¿Quién curará el catarro (o la neumonía)?

“No me bajo de este barco en medio de la tormenta...”, no podía despedirse distinto. Así lo hizo Agustín Carstens al anunciar su renuncia al Banco de México Banxico, donde seguirá fungiendo como gobernador hasta julio del próximo año. Pero más allá de eso, es ...

Yuriria Sierra

Yuriria Sierra

Nudo gordiano

“No me bajo de este barco en medio de la tormenta...”, no podía despedirse distinto. Así lo hizo Agustín Carstens al anunciar su renuncia al Banco de México (Banxico), donde seguirá fungiendo como gobernador hasta julio del próximo año. Pero más allá de eso, es él a quien le debemos que las varias tormentas que se han suscitado en las últimas décadas en el mundo no nos hayan inundado. A Carstens lo vamos a extrañar.

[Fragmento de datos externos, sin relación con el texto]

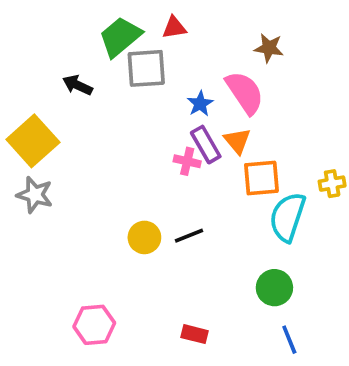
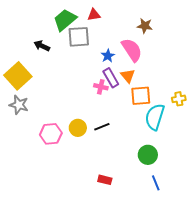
pink hexagon: (94, 325) -> (51, 134), moved

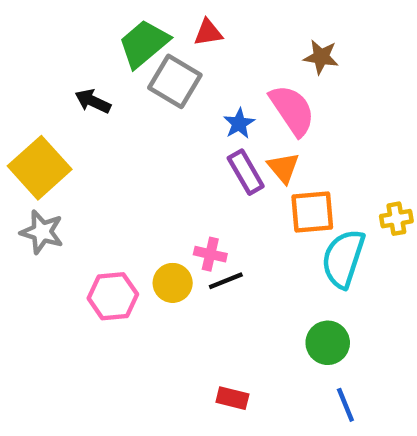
gray square: (79, 37) -> (175, 81), turned 35
pink cross: (101, 87) -> (210, 254), moved

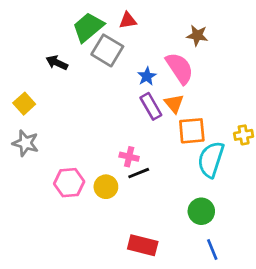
yellow square: (40, 168) -> (24, 104), size x0.6
yellow circle: (173, 283) -> (106, 187), moved
red rectangle: (232, 398) -> (143, 245), size x1.5

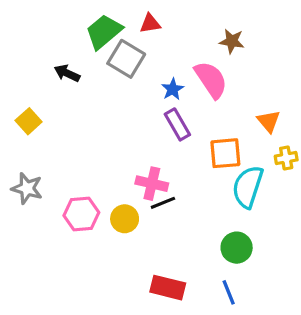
orange triangle: (174, 104) -> (269, 121), moved
gray star: (26, 143) -> (27, 188), moved
pink cross: (129, 157) -> (152, 184), size x1.4
blue line: (212, 249) -> (229, 292), moved

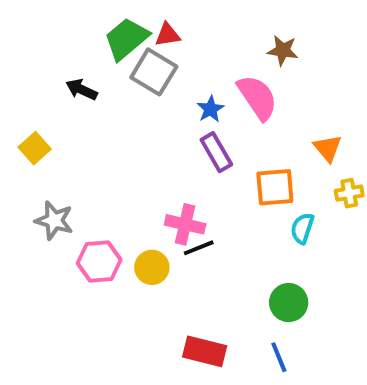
red triangle: (150, 24) -> (167, 35), moved
cyan semicircle: (248, 187) -> (302, 228), size x0.6
gray star: (27, 188) -> (54, 220), moved

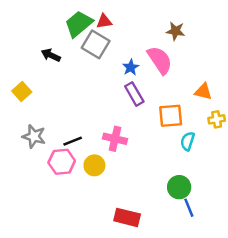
orange triangle: (328, 148) -> (203, 92), turned -36
black line: (199, 248) -> (73, 141), moved
blue line: (279, 357) -> (189, 208), moved

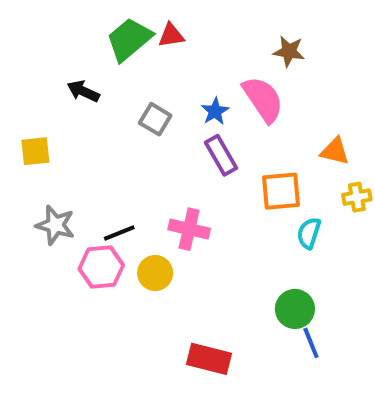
gray square: (96, 44) -> (155, 119), moved, size x0.7
yellow square: (22, 92) -> (35, 151), turned 36

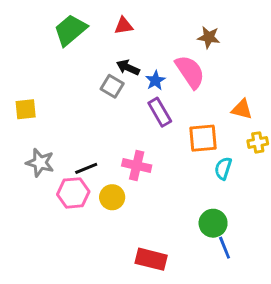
green trapezoid: (129, 39) -> (70, 30), moved
black arrow: (83, 91) -> (128, 67), moved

Su carrera inició en 1980 en una de las oficinas del Banco de México, donde ocupó diversos cargos tanto en la división internacional del banco central como en la unidad de investigación económica y en la oficina del gobernador. Entre 1999 y 2000 fue director ejecutivo en el Fondo Monetario Internacional (FMI); luego fue subsecretario de Hacienda hasta el 2003. Posteriormente se incorporó al FMI como subdirector gerente. Y el presidente Felipe Calderón lo nombró secretario de Hacienda y Crédito Público, puesto que ocupó de 2006 a 2009.

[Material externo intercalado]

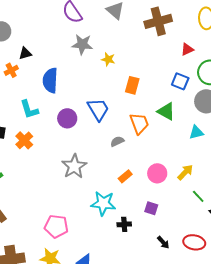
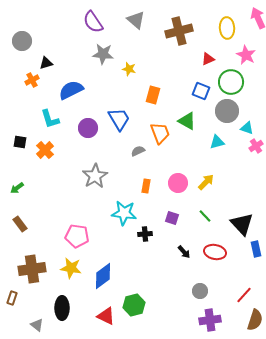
blue semicircle: (50, 80) -> (71, 90), turned 60
orange rectangle: (125, 176) -> (146, 186), turned -40
green line: (198, 196) -> (205, 216), moved

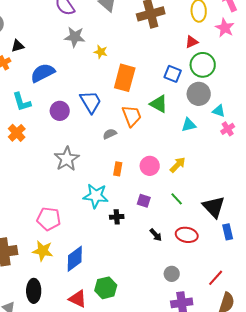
pink star: (246, 55) -> (225, 28), moved
red triangle: (208, 59) -> (192, 42), moved
orange rectangle: (153, 95) -> (125, 78), size x1.5

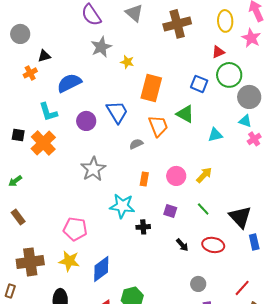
gray star: (75, 37) -> (101, 47), turned -30
gray circle: (199, 94) -> (249, 97), moved
orange cross: (17, 133) -> (43, 143), size x1.4

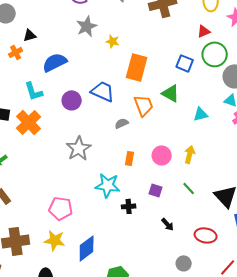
blue trapezoid: (117, 112) -> (103, 91), turned -35
yellow arrow: (204, 175) -> (190, 154), turned -30
red ellipse: (213, 245) -> (206, 235), moved

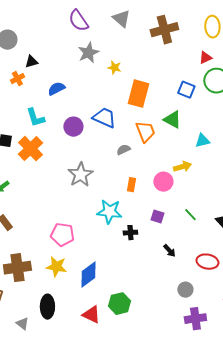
blue semicircle: (55, 62) -> (56, 89), size x0.7
yellow arrow: (190, 154) -> (182, 167), moved, turned 60

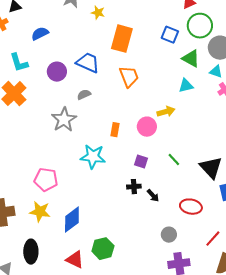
green triangle: (172, 120) -> (191, 59), moved
gray semicircle: (123, 150) -> (84, 95), moved
black cross: (130, 233) -> (134, 187), moved

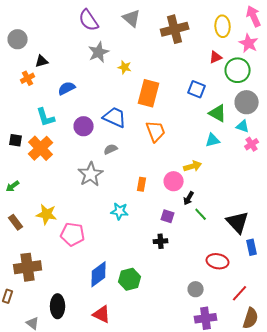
green circle: (200, 26) -> (238, 70), moved
cyan star: (93, 157) -> (120, 211), size x0.7
black arrow: (153, 196) -> (189, 198), moved, turned 72
yellow star: (40, 212) -> (47, 214), moved
green hexagon: (103, 249) -> (130, 279), moved

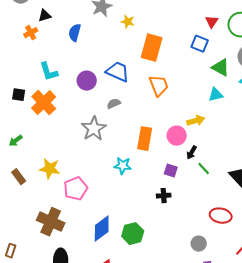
red triangle: (216, 57) -> (212, 22), moved, turned -32
blue semicircle: (67, 88) -> (75, 33), moved, turned -48
orange rectangle: (142, 184) -> (145, 139), size x1.6
pink pentagon: (73, 234) -> (76, 189), turned -30
brown cross: (28, 267) -> (51, 222), moved, turned 32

Poco después fue nombrado gobernador de Banxico para el periodo 2010-2015. Su desempeño no sólo lo mantuvo en el cargo luego de esa primera gubernatura, sino que lo hizo merecedor de varios reconocimientos, como el Banquero Central del Año del Continente Americano o el Premio Bravo Trade. Además, ha sido nombrado, en diferentes ocasiones, como el Mejor Gobernador de un Banco Central. Nos salvó, en mancuerna con el entonces (y hoy también) secretario de Hacienda, José Antonio Meade, de uno de los peores periodos que han atravesado las economías del mundo en las últimas tres décadas. Cual dúo dinámico, no solamente evitaron que México se fuera junto con todos al abismo, sino que seguimos creciendo y a tasas considerables. Las pruebas ahí están.

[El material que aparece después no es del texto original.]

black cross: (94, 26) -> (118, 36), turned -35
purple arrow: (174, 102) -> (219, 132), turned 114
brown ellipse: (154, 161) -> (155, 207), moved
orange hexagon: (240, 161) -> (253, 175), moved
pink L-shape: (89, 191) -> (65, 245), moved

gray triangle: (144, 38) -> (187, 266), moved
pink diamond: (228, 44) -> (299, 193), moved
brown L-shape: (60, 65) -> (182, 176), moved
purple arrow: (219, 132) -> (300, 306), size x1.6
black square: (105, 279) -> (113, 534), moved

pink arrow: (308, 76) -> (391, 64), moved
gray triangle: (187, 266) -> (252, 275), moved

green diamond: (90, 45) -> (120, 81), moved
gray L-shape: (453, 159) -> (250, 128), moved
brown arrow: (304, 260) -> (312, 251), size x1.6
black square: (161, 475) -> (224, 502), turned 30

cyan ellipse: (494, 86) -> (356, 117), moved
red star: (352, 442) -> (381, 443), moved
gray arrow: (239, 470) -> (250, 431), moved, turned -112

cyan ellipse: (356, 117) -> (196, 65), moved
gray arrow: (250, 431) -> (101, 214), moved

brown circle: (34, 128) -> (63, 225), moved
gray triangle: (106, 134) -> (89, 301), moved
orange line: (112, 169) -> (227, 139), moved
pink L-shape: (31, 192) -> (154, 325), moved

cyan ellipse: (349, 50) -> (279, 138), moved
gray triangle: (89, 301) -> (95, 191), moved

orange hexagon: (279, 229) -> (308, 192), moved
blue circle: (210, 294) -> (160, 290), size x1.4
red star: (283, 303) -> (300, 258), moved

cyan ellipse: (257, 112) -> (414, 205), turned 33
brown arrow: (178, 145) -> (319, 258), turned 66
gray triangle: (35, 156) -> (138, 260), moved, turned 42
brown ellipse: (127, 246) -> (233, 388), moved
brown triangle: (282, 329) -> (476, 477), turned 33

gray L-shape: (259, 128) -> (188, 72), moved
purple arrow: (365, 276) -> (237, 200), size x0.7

Carstens ha sido una de las piezas clave para un periodo de la historia nacional que no se había mirado a los ojos a no ser por la tranquilidad que nos da el saber que, por mucho que los pronósticos económicos sean malísimos, hay una cabeza pensante al frente. Así nos lo hizo saber en 2008, cuando nos preparábamos para un huracán nivel 5 y él, con toda tranquilidad, nos dijo que México tenía acumulados 207 mil millones de dólares para enfrentar la crisis de aquel año. Y pese a los esfuerzos de algunos por hacer creer que México no saldría bien librado, nuestro país resistió como ningún otro en la región. Aguantamos no sólo un piano, sino la orquesta completa.

Carstens ha tenido el talento para parafrasear una realidad que a muchos, cuando se nos habla de números y dinero, les parece como si fuera arameo. Siempre con su maravillosa cualidad para traducir lo incomprensible con peras y manzanas (y mucho sentido del humor): “No hay balas de plata que uno pueda usar para que de repente haya más crecimiento, menos pobreza y más empleo…”, dijo cuando lo cuestionaron en 2006, como titular de la SHCP, sobre el porqué los empleos no iban de la mano del crecimiento. “Yo no doy el perfil, todos los secretarios de Hacienda han sido altos y flacos”, declaró cuando, antes de lo anterior, le preguntaron si se integraría al gabinete del entonces presidente Calderón. “Ya no voy a hablar en términos médicos, soy doctor en economía, no en medicina”, dijo luego de que previamente había soltado una de sus máximas: “Cuando EU tiene neumonía, México sólo tiene un catarrito…”. Decía al inicio que no podía despedirse distinto. No deja un barco a la deriva con una tormenta por venir. A Trump lo calificó como huracán nivel 5, luego dijo que se había degradado a tormenta tropical. Decíamos ayer, por ahora todo es pronóstico mientras no tome posesión de la Presidencia.

La ratificación como gobernador de Banxico que se le hizo a Carstens, a principios de año, lo mantendría en el puesto hasta el 31 de diciembre de 2021. No será así, pero es tan responsable que lo anuncia desde ahora para que el golpe se absorba poco a poco y sin tanta sorpresa. Y, la verdad, es que ahora no sólo México: el planeta va a necesitar a nuestro gordito Carstens, porque la neumonía Trump planea sobre el mundo entero.